Stored data entries:
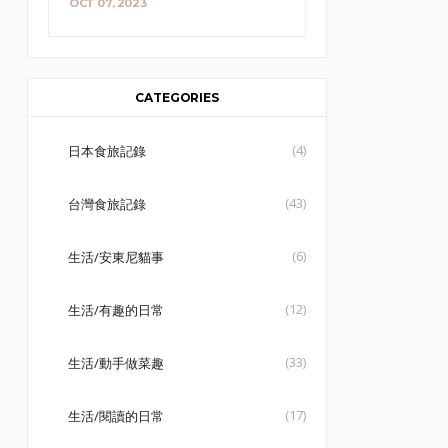
OCT 07, 2023
CATEGORIES
(4)
日本食旅記錄
(43)
台灣食旅記錄
(6)
生活/安東尼貓事
(12)
生活/有趣的日常
(33)
生活/動手做菜趣
(17)
生活/閱讀的日常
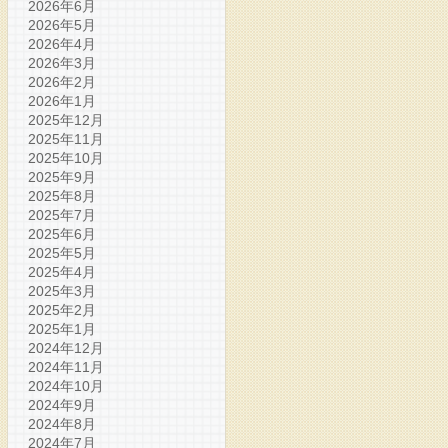
2026年6月
2026年5月
2026年4月
2026年3月
2026年2月
2026年1月
2025年12月
2025年11月
2025年10月
2025年9月
2025年8月
2025年7月
2025年6月
2025年5月
2025年4月
2025年3月
2025年2月
2025年1月
2024年12月
2024年11月
2024年10月
2024年9月
2024年8月
2024年7月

Work required: Please output all of the data exactly as given, omitting any images it holds.

Result of this exercise:
OCT 07, 2023
CATEGORIES
(4)
日本食旅記錄
(43)
台灣食旅記錄
(6)
生活/安東尼貓事
(12)
生活/有趣的日常
(33)
生活/動手做菜趣
(17)
生活/閱讀的日常
2026年6月
2026年5月
2026年4月
2026年3月
2026年2月
2026年1月
2025年12月
2025年11月
2025年10月
2025年9月
2025年8月
2025年7月
2025年6月
2025年5月
2025年4月
2025年3月
2025年2月
2025年1月
2024年12月
2024年11月
2024年10月
2024年9月
2024年8月
2024年7月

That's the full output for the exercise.